Dataset excerpts
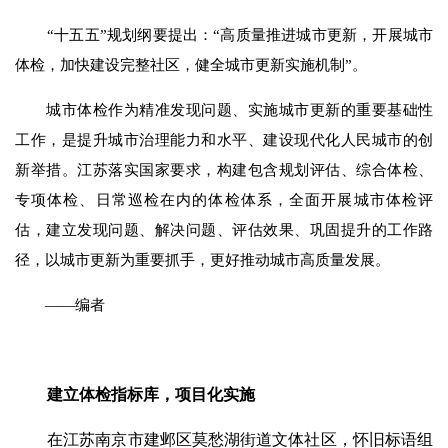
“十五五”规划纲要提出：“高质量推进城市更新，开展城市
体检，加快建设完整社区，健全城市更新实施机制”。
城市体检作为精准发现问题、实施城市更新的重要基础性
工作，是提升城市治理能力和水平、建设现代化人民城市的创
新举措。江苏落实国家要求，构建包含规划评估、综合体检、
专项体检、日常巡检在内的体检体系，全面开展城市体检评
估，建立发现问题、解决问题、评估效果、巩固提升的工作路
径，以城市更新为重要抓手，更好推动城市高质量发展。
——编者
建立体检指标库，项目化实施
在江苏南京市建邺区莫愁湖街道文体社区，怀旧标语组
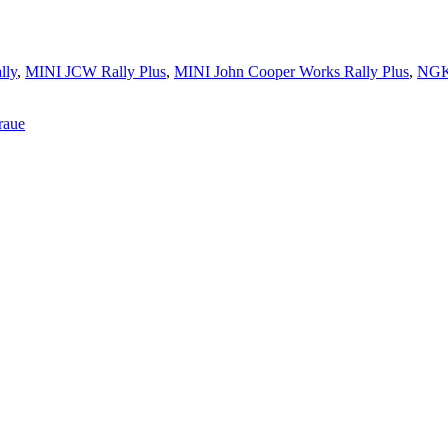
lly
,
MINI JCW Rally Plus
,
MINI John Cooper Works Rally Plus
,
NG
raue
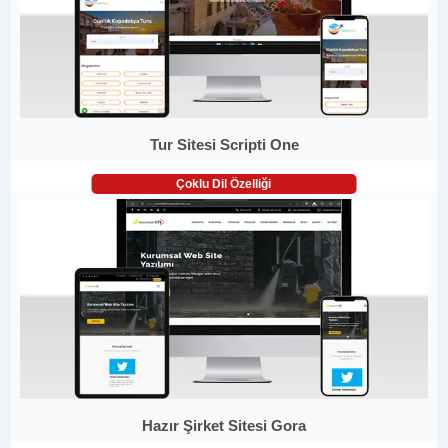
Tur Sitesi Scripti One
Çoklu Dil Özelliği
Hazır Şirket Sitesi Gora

=== Work to be completed ===
A complete answer gives every line of the records holding "Rally".

=== Response for this exercise ===
MINI JCW Rally Plus
MINI John Cooper Works Rally Plus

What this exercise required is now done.